A rose by any other smell

I had the opportunity to stop and sniff the roses today. They were beautiful, and their smell… well their smell reminded me of bathroom spray.

Growing up, my mom always bought rose scented bathroom air deodorizer for all of our bathrooms… especially the main floor bathroom that had a very noisy fan and poor air circulation. If you ever used that bathroom for a ‘number 2’, you were sure to mask the odour with the rose scented spray. Now, decades later I can’t smell a rose without flashing back to the memory of bathroom spray and hints of fart.

If my wife is trying a new perfume out, a common complaint I’d have if I didn’t like it would be ‘too flowery’.

It’s weird how smell can incite such powerful memories. And weirder still how those memories can impact us so many years later. I don’t have a great sense of smell, but I will sometimes smell something and instantly I’m thinking about a memory, or thinking ‘this smell reminds me of something’, but not remembering what?

If you have have reason to buy me flowers, roses may not be the best choice. 😜

People are Blackberries

This is a silly metaphor, but it works for me.

Blackberries are a unique fruit. I can eat a handful of raspberries, strawberries, or blueberries, and it doesn’t matter how many I put in my mouth, I enjoy them all the same. That’s not the case for blackberries. Blackberries taste better when you have one at a time. Two blackberries in your mouth are not as enjoyable as just one.

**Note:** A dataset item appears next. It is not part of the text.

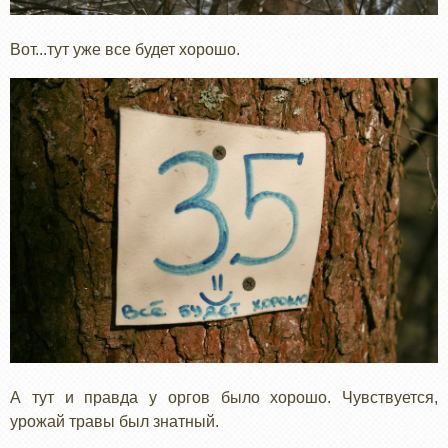
Вот...тут уже все будет хорошо.
А тут и правда у оргов было хорошо. Чувствуется,
урожай травы был знатный.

I think this is the case because individual blackberries have distinct taste profiles and these unique qualities get cancelled out when you taste too many of them at once. The collection of taste profiles isn’t as good as tasting them individually.

I like people the same way. One at a time. I enjoy conversations with a single person far more than with a group. I want to hear their profile, I want to focus on the individual. At parties I seldom seek out a group of people. I’d rather have a one-on-one chat.

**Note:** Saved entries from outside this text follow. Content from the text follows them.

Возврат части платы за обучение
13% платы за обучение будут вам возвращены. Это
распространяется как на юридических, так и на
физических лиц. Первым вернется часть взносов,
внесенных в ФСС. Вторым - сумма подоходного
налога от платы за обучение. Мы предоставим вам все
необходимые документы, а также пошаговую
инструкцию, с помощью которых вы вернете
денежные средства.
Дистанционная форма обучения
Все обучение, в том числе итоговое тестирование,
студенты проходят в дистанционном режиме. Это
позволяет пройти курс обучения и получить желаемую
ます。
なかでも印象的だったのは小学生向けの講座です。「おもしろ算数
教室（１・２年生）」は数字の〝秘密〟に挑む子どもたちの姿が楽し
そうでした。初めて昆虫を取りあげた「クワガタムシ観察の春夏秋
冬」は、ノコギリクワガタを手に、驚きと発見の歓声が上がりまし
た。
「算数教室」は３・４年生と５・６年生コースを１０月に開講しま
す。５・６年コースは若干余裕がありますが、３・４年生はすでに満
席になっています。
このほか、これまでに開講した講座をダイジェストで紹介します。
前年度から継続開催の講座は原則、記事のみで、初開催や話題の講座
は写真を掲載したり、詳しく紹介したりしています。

To me, people are blackberries, not any other berry… and I enjoy them most, one at a time.

New conspiracy theory

I wish I saved the video clip where I heard this… it’s brilliant and I don’t know who to give credit to.

Here’s how you out conspire a conspiracy theorist anti-vaxer who talks about how the government is using vaccines to control you… you tell them this:

“You are right! And their plan is very clever. Vaccinate all the sheep who listen and comply. Then spread a deadly variant of the virus, and kill off all the unvaccinated who don’t listen. And further get the sheep to follow them by saying, ‘See, we told you the vaccine would save your life.’ Thus wiping out anyone that doesn’t obey and reinforcing the importance of complying.”

🤣🤣🤣

Now there is a ridiculous conspiracy theory that I’d like to see spread widely in the conspiracy theory circles.

Missed opportunities

Here are some missed opportunities in naming things that are absolutely hilarious. TikTok continues to be a 1/2 hour break in my day that is far better than any TV show I can think of.

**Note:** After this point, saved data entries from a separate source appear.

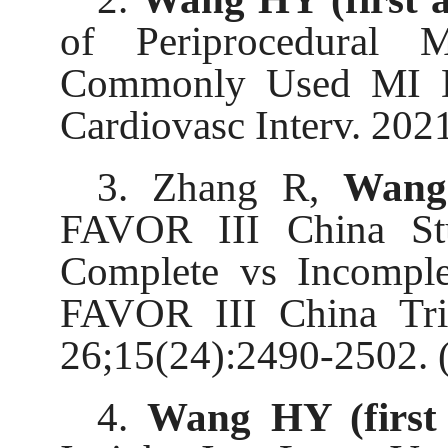
of Periprocedural M
Commonly Used MI De
Cardiovasc Interv. 202
3. Zhang R,
Wang 
FAVOR III China Stu
Complete vs Incomplet
FAVOR III China Tri
26;15(24):2490-2502. (
4.
Wang HY (first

This silly minute-long video made me think a bit about some bigger missed opportunities. I wish I travelled more when I was younger. I wish that I took up martial arts when my aunts and uncles did. I wish I learned another language. But then there are many things that I can think of that I ended up doing, like moving to China, starting and sticking with water polo, despite sucking at it to start, and more recently, starting archery, because I’ve just always wanted to do it.

Overall, I like to think of myself as someone who grabs at opportunities rather than letting them go by. That hasn’t always been the case… and maybe it still isn’t in some ways… but I think that believing that I’m someone who seizes rather than misses opportunities is a better belief system to have.

Grab that opportunity that you know you’ll miss later, if you miss it now that it’s here in front of you. What are you waiting for?